# Ghosting as a notch filter

Series Geophysical References Series Problems in Exploration Seismology and their Solutions Lloyd P. Geldart and Robert E. Sheriff 9 295 - 366 http://dx.doi.org/10.1190/1.9781560801733 ISBN 9781560801153 SEG Online Store

## Problem 9.20a

The ghost reflection from the sea surface acts as a notch filter for receivers planted on the sea floor. Plot the notch frequency versus water depth.

### Background

A notch filter discriminates against a very narrow band of frequencies.

### Solution

When a reflected wave is recorded by receivers on the sea floor, a ghost produced by reflection at the surface will be superimposed on the primary reflection $G(z)$ . The reflection coefficient at the surface is –1, so, from problem 9.19, the ghost is $G(z)(-z^{n})$ , where the two-way traveltime through the water layer is $n\Delta$ . Therefore, the recorded signal is $G(z)(1-z^{n})$ .

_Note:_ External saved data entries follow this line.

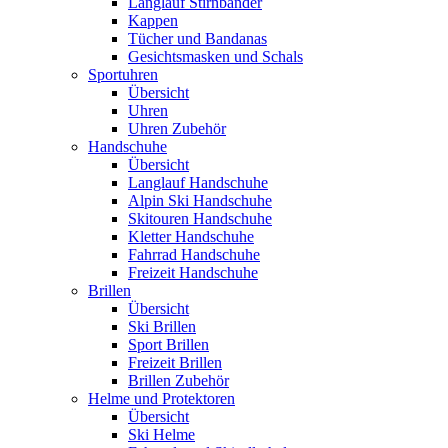
Langlauf Stirnbänder
Kappen
Tücher und Bandanas
Gesichtsmasken und Schals
Sportuhren
Übersicht
Uhren
Uhren Zubehör
Handschuhe
Übersicht
Langlauf Handschuhe
Alpin Ski Handschuhe
Skitouren Handschuhe
Kletter Handschuhe
Fahrrad Handschuhe
Freizeit Handschuhe
Brillen
Übersicht
Ski Brillen
Sport Brillen
Freizeit Brillen
Brillen Zubehör
Helme und Protektoren
Übersicht
Ski Helme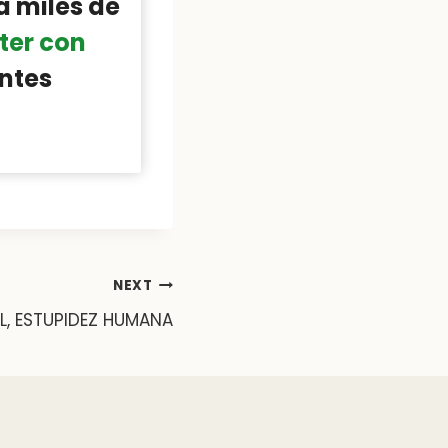
a miles de
ter con
ntes
NEXT
AL, ESTUPIDEZ HUMANA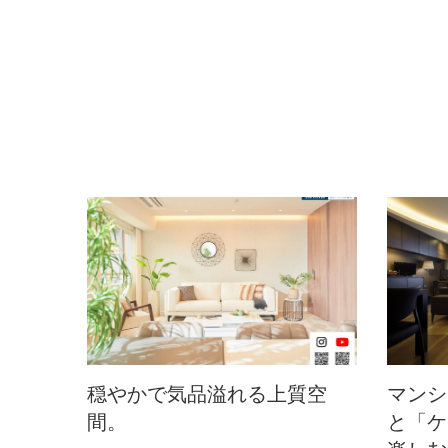
穏やかで気品溢れる上質空
マンシ
間。
と「ケ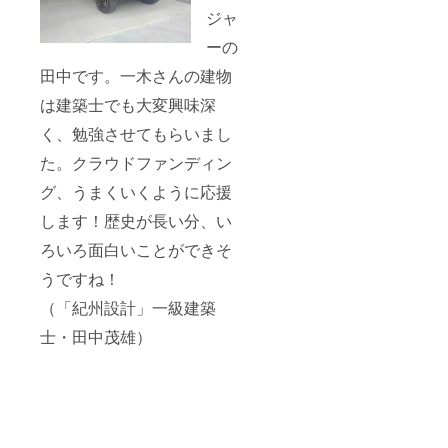
ジャ
ーの
田中です。一木さんの建物
は建築士でも大変興味深
く、勉強させてもらいまし
た。クラウドファンディン
グ、うまくいくように応援
します！歴史が長い分、い
ろいろ面白いことができそ
うですね！
（「紀州設計」一級建築
士・田中茂雄）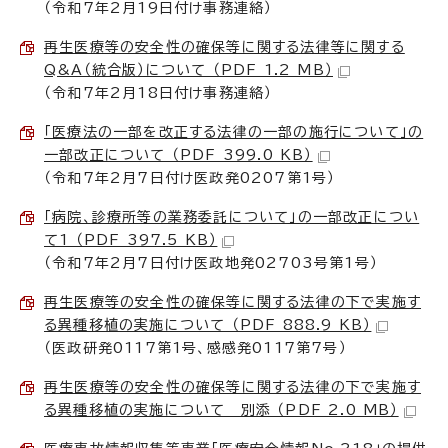
（令和7年2月19日付け事務連絡）
再生医療等の安全性の確保等に関する法律等に関する
Q&A（統合版）について （PDF 1.2 MB）
（令和7年2月18日付け事務連絡）
「医療法の一部を改正する法律の一部の施行について」の
一部改正について （PDF 399.0 KB）
（令和7年2月7日付け医政発0207第1号）
「病院、診療所等の業務委託について」の一部改正につい
て1 （PDF 397.5 KB）
（令和7年2月7日付け医政地発02703号第1号）
再生医療等の安全性の確保等に関する法律の下で実施す
る異種移植の実施について （PDF 888.9 KB）
（医政研発0117第1号、感感発0117第7号）
再生医療等の安全性の確保等に関する法律の下で実施す
る異種移植の実施について 別添 （PDF 2.0 MB）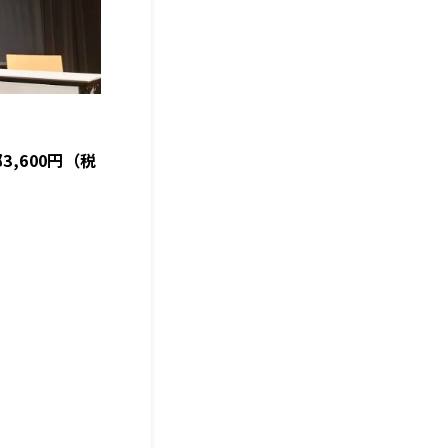
,600円（税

The recorded signal will be zero whenever $z^{n}=+1$ . Using Euler’s formula (Sheriff and Geldart, 1995, problem 15.12a), we get

{\begin{aligned}z^{n}=e^{-2\pi fn\Delta }\\=\cos(2\pi fn\Delta )\\-j{\sin }(2\pi fn\Delta ),\end{aligned}} so $z^{n}=+1$ when $2\pi fn\Delta =2\pi$ , that is, when $f=1/n\Delta$ The two-way travel traveltime for a source depth $d$ is $n\Delta =2d/V_{W}$ . Taking the water velocity as $V_{W}=1500$ m/s, we arrive at the result:

 {\begin{aligned}f=V_{W}/2d=750/d,\end{aligned}} (9.20a)

where $d$ is in meters. The graph of $f$ versus $d$ is shown in Figure 9.20a.

## Problem 9.20b

If air-gun sources are fired at 10-m depth, how will this affect the spectrum?

### Solution

Energy leaving the source and reflected at the surface will produce a ghost delayed by $\Delta t=2\times 10/1500\approx 13\ {\hbox{ms}}$ . The source ghost will have opposite polarity to the primary wave, with a delay of 13 ms corresponding to a frequency of 77 Hz; thus, it will interfere destructively with the frequency of 77 Hz in the original signal. As a result, frequencies in a narrow band centered on 77 Hz will be attenuated.

Additional ghosting will occur at receivers located below the surface due to reflection at the surface of the upcoming wavelet; this effect can be calculated in the same way as above.